アート・イベント / Art event

観葉植物 Indoor plant
観葉植物   Indoor plant

来年開催予定の、行政がらみのアートイベントに参加している。進行するにつれ、だんだん気持ちが沈んできた。何だかアートに似てるけど違う仕事をしている、という違和感が拭い去れない。当事者の1人なのだからどんどん意見を出して、自分の思う方へ変えていけば?どんな場でも通じる正論のようだが、現実は違う。

まず、面白くなければやめる、という発想がない。一度でも会合を持てばもうゴールまで行かなければならない。行政というのはそうなっているらしい。ゴールも予算も会合前にほぼ決定し、担当人員も決め、そこまでのコースも概略決める。それからアーティストに呼びかけるので、アーティストの意見は時によってはちゃぶ台返しになる。だから、現実的に求められているのは方向性そのものへの意見ではなく(あっても良いが、その場合は不参加になるだろう)、経験者としての技術的な意見にほぼ限られている。

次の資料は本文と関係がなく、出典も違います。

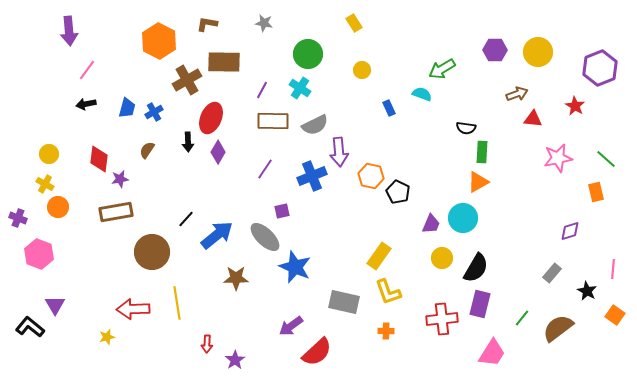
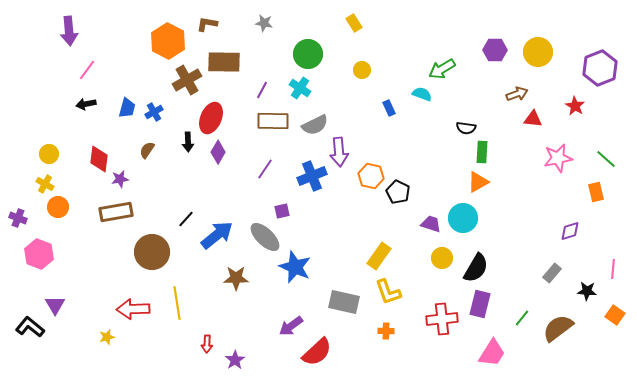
orange hexagon at (159, 41): moved 9 px right
purple trapezoid at (431, 224): rotated 95 degrees counterclockwise
black star at (587, 291): rotated 24 degrees counterclockwise
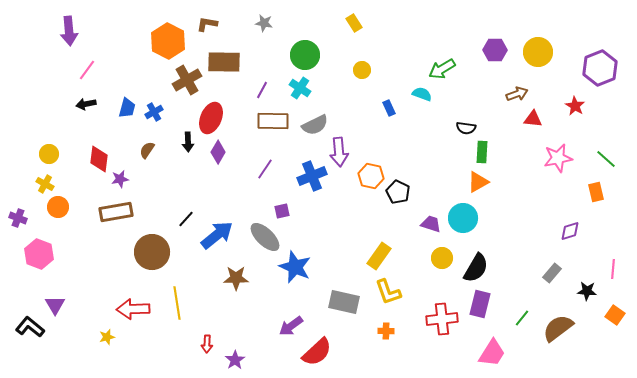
green circle at (308, 54): moved 3 px left, 1 px down
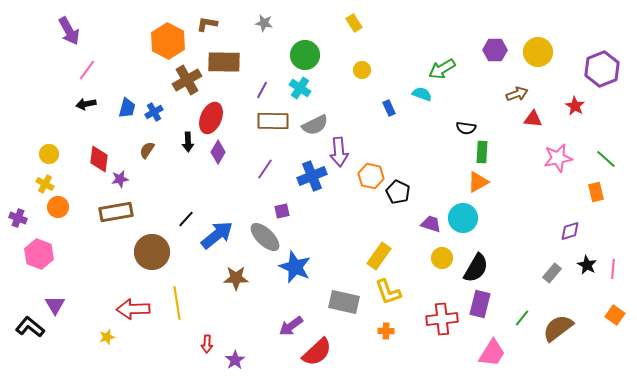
purple arrow at (69, 31): rotated 24 degrees counterclockwise
purple hexagon at (600, 68): moved 2 px right, 1 px down
black star at (587, 291): moved 26 px up; rotated 24 degrees clockwise
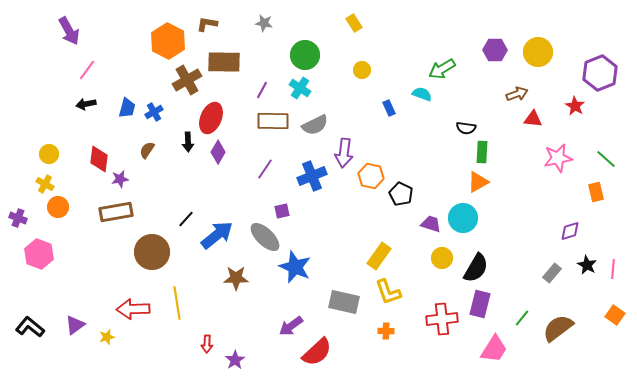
purple hexagon at (602, 69): moved 2 px left, 4 px down
purple arrow at (339, 152): moved 5 px right, 1 px down; rotated 12 degrees clockwise
black pentagon at (398, 192): moved 3 px right, 2 px down
purple triangle at (55, 305): moved 20 px right, 20 px down; rotated 25 degrees clockwise
pink trapezoid at (492, 353): moved 2 px right, 4 px up
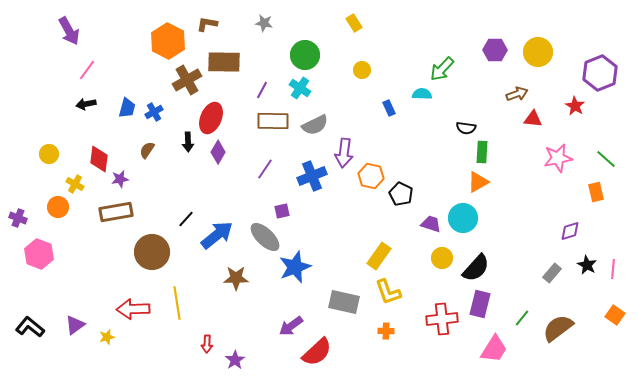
green arrow at (442, 69): rotated 16 degrees counterclockwise
cyan semicircle at (422, 94): rotated 18 degrees counterclockwise
yellow cross at (45, 184): moved 30 px right
blue star at (295, 267): rotated 28 degrees clockwise
black semicircle at (476, 268): rotated 12 degrees clockwise
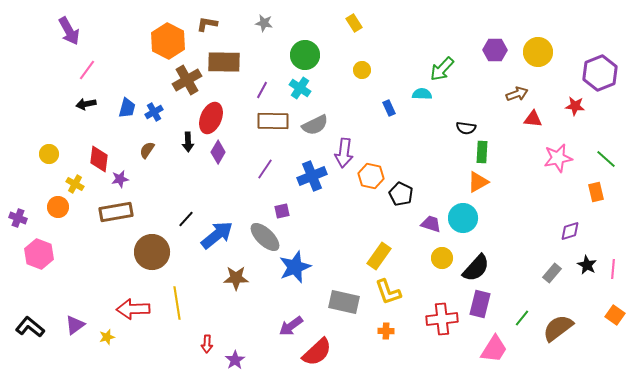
red star at (575, 106): rotated 24 degrees counterclockwise
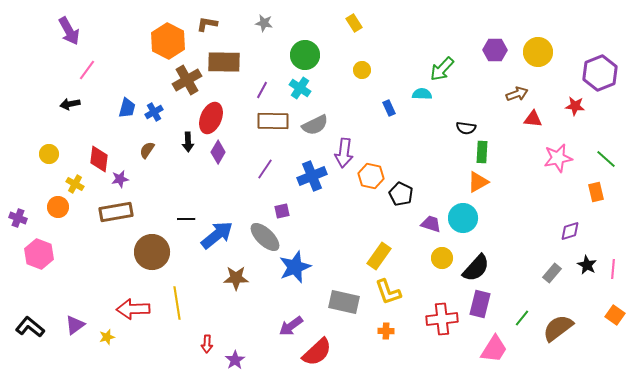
black arrow at (86, 104): moved 16 px left
black line at (186, 219): rotated 48 degrees clockwise
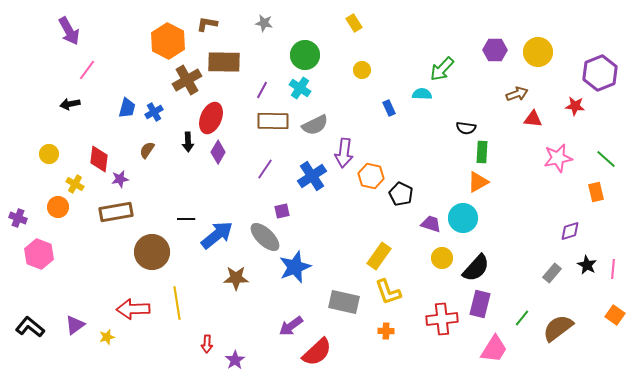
blue cross at (312, 176): rotated 12 degrees counterclockwise
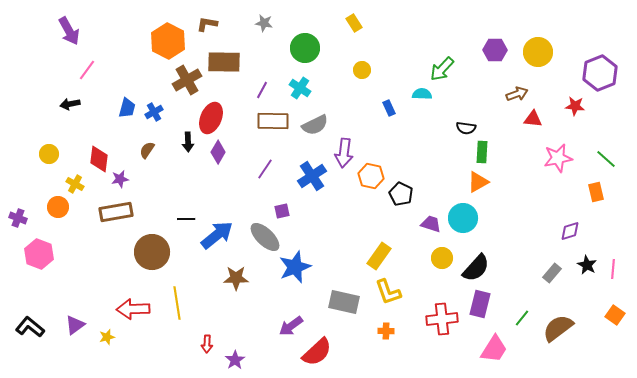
green circle at (305, 55): moved 7 px up
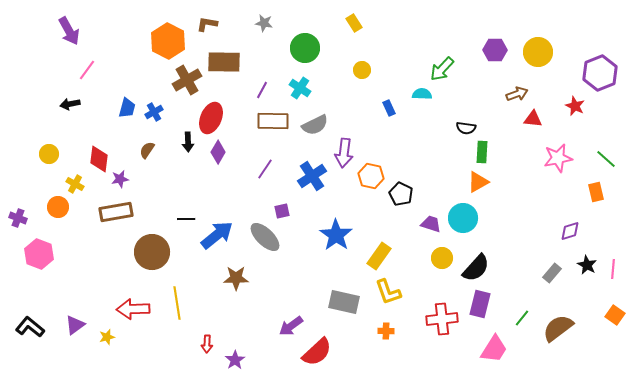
red star at (575, 106): rotated 18 degrees clockwise
blue star at (295, 267): moved 41 px right, 32 px up; rotated 16 degrees counterclockwise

もちろんイベントを成功させたいという気持ちは行政も含め、全員が持っている。でも、誰のために?何をもって成功とするか?という最も基本的な部分の討論にかける時間が(企画決定前に。そのあとも)少なすぎる。そこが曖昧なまま、極めて事務的にタイムテーブルが出来(印刷物の都合とかが物理的に挿入される)、技術的な検討に入る。アーティストの参加が求められているのはその段階からであり、発想の斬新さ、ユニークさ、経験などはその部分の肉付けとしての意味を持たされるだけ。違和感の大部分はそんなところにある。

しかし、一方でアート・イベントなどは行政サービスのソフトの一環であり、市民生活に不可欠な部分をしっかりこなすことが最優先なのは当然だ。予算も人員も時間も限られているのも当然だ。作家の側も忙しい。中途半端な違和感は誰もが持っているが、それを持って行く先がない。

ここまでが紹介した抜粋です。